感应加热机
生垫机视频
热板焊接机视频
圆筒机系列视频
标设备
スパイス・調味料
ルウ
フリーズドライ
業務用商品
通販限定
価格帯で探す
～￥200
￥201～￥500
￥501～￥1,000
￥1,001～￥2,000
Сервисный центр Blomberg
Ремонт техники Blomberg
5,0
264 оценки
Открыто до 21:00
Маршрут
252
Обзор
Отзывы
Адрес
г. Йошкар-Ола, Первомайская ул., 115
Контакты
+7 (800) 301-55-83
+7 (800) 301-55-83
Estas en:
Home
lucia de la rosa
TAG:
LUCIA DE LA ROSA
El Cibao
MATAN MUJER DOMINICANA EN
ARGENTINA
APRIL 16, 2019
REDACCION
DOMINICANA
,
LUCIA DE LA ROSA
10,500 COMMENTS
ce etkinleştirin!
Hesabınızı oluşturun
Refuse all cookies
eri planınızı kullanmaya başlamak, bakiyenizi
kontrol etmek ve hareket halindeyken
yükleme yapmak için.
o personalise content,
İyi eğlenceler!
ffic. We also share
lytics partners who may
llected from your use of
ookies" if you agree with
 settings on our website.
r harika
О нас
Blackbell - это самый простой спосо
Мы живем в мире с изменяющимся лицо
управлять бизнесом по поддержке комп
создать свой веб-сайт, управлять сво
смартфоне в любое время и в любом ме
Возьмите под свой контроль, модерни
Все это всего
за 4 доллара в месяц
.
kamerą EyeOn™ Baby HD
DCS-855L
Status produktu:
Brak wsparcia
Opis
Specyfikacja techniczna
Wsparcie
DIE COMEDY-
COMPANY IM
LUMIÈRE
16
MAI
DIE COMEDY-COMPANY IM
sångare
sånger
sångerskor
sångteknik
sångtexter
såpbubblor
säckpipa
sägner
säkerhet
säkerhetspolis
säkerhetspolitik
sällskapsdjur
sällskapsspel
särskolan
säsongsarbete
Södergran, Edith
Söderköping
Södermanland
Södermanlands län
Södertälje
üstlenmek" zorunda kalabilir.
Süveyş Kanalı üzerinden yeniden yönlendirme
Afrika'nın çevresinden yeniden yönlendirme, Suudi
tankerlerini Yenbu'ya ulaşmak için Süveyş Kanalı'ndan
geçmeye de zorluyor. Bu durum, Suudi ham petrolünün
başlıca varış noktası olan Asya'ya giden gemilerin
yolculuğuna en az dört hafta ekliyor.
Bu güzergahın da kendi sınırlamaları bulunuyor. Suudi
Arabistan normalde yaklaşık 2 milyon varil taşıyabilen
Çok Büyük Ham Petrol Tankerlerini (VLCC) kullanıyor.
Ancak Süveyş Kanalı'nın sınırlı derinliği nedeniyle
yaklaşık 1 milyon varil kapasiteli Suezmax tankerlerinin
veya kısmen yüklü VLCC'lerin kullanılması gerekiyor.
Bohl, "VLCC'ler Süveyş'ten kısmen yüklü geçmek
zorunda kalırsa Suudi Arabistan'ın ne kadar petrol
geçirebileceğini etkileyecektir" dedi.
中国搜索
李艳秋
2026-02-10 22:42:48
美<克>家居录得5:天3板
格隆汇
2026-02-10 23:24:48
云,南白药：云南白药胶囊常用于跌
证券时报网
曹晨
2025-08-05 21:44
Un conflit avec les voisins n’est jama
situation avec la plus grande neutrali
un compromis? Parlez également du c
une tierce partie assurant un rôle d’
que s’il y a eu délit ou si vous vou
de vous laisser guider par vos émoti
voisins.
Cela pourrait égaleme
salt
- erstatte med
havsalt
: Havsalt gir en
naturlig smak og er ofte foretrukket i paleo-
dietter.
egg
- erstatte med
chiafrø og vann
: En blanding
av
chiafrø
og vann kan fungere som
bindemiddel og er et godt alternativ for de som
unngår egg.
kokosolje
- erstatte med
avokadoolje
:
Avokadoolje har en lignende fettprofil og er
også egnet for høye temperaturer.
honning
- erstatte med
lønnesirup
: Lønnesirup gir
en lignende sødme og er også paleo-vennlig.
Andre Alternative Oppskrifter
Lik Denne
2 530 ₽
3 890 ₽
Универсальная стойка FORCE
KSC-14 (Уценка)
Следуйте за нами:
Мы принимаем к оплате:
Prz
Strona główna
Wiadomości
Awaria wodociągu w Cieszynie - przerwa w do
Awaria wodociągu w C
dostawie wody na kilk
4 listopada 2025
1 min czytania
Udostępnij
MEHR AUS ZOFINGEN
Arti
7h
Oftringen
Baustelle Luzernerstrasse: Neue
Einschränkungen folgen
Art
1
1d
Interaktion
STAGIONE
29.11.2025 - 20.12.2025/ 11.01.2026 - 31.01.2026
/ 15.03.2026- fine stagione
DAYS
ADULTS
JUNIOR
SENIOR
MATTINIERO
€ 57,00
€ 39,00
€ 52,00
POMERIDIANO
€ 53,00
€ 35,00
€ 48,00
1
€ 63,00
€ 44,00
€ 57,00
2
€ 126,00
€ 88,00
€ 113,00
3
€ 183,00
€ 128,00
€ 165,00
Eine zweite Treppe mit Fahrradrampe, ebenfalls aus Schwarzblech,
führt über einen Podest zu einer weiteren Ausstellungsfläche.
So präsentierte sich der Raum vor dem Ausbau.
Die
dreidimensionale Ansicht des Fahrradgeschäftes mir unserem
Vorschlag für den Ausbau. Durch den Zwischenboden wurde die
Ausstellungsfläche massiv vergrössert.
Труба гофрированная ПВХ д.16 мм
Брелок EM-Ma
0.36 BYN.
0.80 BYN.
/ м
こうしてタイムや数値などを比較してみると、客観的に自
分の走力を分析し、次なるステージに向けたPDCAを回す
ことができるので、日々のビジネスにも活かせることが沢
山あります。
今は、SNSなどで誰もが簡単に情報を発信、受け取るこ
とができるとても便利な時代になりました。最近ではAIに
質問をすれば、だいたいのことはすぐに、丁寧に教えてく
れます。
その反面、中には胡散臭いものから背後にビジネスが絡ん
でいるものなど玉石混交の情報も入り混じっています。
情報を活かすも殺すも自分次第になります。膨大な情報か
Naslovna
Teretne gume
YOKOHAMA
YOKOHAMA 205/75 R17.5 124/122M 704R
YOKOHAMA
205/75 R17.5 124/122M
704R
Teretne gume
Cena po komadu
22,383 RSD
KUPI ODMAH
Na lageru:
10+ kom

■ ■ ■

ABOUT THIS TASK - Each record above has to be retyped exactly, with nothing left out.

RESULT BELOW -
感应加热机
生垫机视频
热板焊接机视频
圆筒机系列视频
标设备
スパイス・調味料
ルウ
フリーズドライ
業務用商品
通販限定
価格帯で探す
～￥200
￥201～￥500
￥501～￥1,000
￥1,001～￥2,000
Сервисный центр Blomberg
Ремонт техники Blomberg
5,0
264 оценки
Открыто до 21:00
Маршрут
252
Обзор
Отзывы
Адрес
г. Йошкар-Ола, Первомайская ул., 115
Контакты
+7 (800) 301-55-83
+7 (800) 301-55-83
Estas en:
Home
lucia de la rosa
TAG:
LUCIA DE LA ROSA
El Cibao
MATAN MUJER DOMINICANA EN
ARGENTINA
APRIL 16, 2019
REDACCION
DOMINICANA
,
LUCIA DE LA ROSA
10,500 COMMENTS
ce etkinleştirin!
Hesabınızı oluşturun
Refuse all cookies
eri planınızı kullanmaya başlamak, bakiyenizi
kontrol etmek ve hareket halindeyken
yükleme yapmak için.
o personalise content,
İyi eğlenceler!
ffic. We also share
lytics partners who may
llected from your use of
ookies" if you agree with
 settings on our website.
r harika
О нас
Blackbell - это самый простой спосо
Мы живем в мире с изменяющимся лицо
управлять бизнесом по поддержке комп
создать свой веб-сайт, управлять сво
смартфоне в любое время и в любом ме
Возьмите под свой контроль, модерни
Все это всего
за 4 доллара в месяц
.
kamerą EyeOn™ Baby HD
DCS-855L
Status produktu:
Brak wsparcia
Opis
Specyfikacja techniczna
Wsparcie
DIE COMEDY-
COMPANY IM
LUMIÈRE
16
MAI
DIE COMEDY-COMPANY IM
sångare
sånger
sångerskor
sångteknik
sångtexter
såpbubblor
säckpipa
sägner
säkerhet
säkerhetspolis
säkerhetspolitik
sällskapsdjur
sällskapsspel
särskolan
säsongsarbete
Södergran, Edith
Söderköping
Södermanland
Södermanlands län
Södertälje
üstlenmek" zorunda kalabilir.
Süveyş Kanalı üzerinden yeniden yönlendirme
Afrika'nın çevresinden yeniden yönlendirme, Suudi
tankerlerini Yenbu'ya ulaşmak için Süveyş Kanalı'ndan
geçmeye de zorluyor. Bu durum, Suudi ham petrolünün
başlıca varış noktası olan Asya'ya giden gemilerin
yolculuğuna en az dört hafta ekliyor.
Bu güzergahın da kendi sınırlamaları bulunuyor. Suudi
Arabistan normalde yaklaşık 2 milyon varil taşıyabilen
Çok Büyük Ham Petrol Tankerlerini (VLCC) kullanıyor.
Ancak Süveyş Kanalı'nın sınırlı derinliği nedeniyle
yaklaşık 1 milyon varil kapasiteli Suezmax tankerlerinin
veya kısmen yüklü VLCC'lerin kullanılması gerekiyor.
Bohl, "VLCC'ler Süveyş'ten kısmen yüklü geçmek
zorunda kalırsa Suudi Arabistan'ın ne kadar petrol
geçirebileceğini etkileyecektir" dedi.
中国搜索
李艳秋
2026-02-10 22:42:48
美<克>家居录得5:天3板
格隆汇
2026-02-10 23:24:48
云,南白药：云南白药胶囊常用于跌
证券时报网
曹晨
2025-08-05 21:44
Un conflit avec les voisins n’est jama
situation avec la plus grande neutrali
un compromis? Parlez également du c
une tierce partie assurant un rôle d’
que s’il y a eu délit ou si vous vou
de vous laisser guider par vos émoti
voisins.
Cela pourrait égaleme
salt
- erstatte med
havsalt
: Havsalt gir en
naturlig smak og er ofte foretrukket i paleo-
dietter.
egg
- erstatte med
chiafrø og vann
: En blanding
av
chiafrø
og vann kan fungere som
bindemiddel og er et godt alternativ for de som
unngår egg.
kokosolje
- erstatte med
avokadoolje
:
Avokadoolje har en lignende fettprofil og er
også egnet for høye temperaturer.
honning
- erstatte med
lønnesirup
: Lønnesirup gir
en lignende sødme og er også paleo-vennlig.
Andre Alternative Oppskrifter
Lik Denne
2 530 ₽
3 890 ₽
Универсальная стойка FORCE
KSC-14 (Уценка)
Следуйте за нами:
Мы принимаем к оплате:
Prz
Strona główna
Wiadomości
Awaria wodociągu w Cieszynie - przerwa w do
Awaria wodociągu w C
dostawie wody na kilk
4 listopada 2025
1 min czytania
Udostępnij
MEHR AUS ZOFINGEN
Arti
7h
Oftringen
Baustelle Luzernerstrasse: Neue
Einschränkungen folgen
Art
1
1d
Interaktion
STAGIONE
29.11.2025 - 20.12.2025/ 11.01.2026 - 31.01.2026
/ 15.03.2026- fine stagione
DAYS
ADULTS
JUNIOR
SENIOR
MATTINIERO
€ 57,00
€ 39,00
€ 52,00
POMERIDIANO
€ 53,00
€ 35,00
€ 48,00
1
€ 63,00
€ 44,00
€ 57,00
2
€ 126,00
€ 88,00
€ 113,00
3
€ 183,00
€ 128,00
€ 165,00
Eine zweite Treppe mit Fahrradrampe, ebenfalls aus Schwarzblech,
führt über einen Podest zu einer weiteren Ausstellungsfläche.
So präsentierte sich der Raum vor dem Ausbau.
Die
dreidimensionale Ansicht des Fahrradgeschäftes mir unserem
Vorschlag für den Ausbau. Durch den Zwischenboden wurde die
Ausstellungsfläche massiv vergrössert.
Труба гофрированная ПВХ д.16 мм
Брелок EM-Ma
0.36 BYN.
0.80 BYN.
/ м
こうしてタイムや数値などを比較してみると、客観的に自
分の走力を分析し、次なるステージに向けたPDCAを回す
ことができるので、日々のビジネスにも活かせることが沢
山あります。
今は、SNSなどで誰もが簡単に情報を発信、受け取るこ
とができるとても便利な時代になりました。最近ではAIに
質問をすれば、だいたいのことはすぐに、丁寧に教えてく
れます。
その反面、中には胡散臭いものから背後にビジネスが絡ん
でいるものなど玉石混交の情報も入り混じっています。
情報を活かすも殺すも自分次第になります。膨大な情報か
Naslovna
Teretne gume
YOKOHAMA
YOKOHAMA 205/75 R17.5 124/122M 704R
YOKOHAMA
205/75 R17.5 124/122M
704R
Teretne gume
Cena po komadu
22,383 RSD
KUPI ODMAH
Na lageru:
10+ kom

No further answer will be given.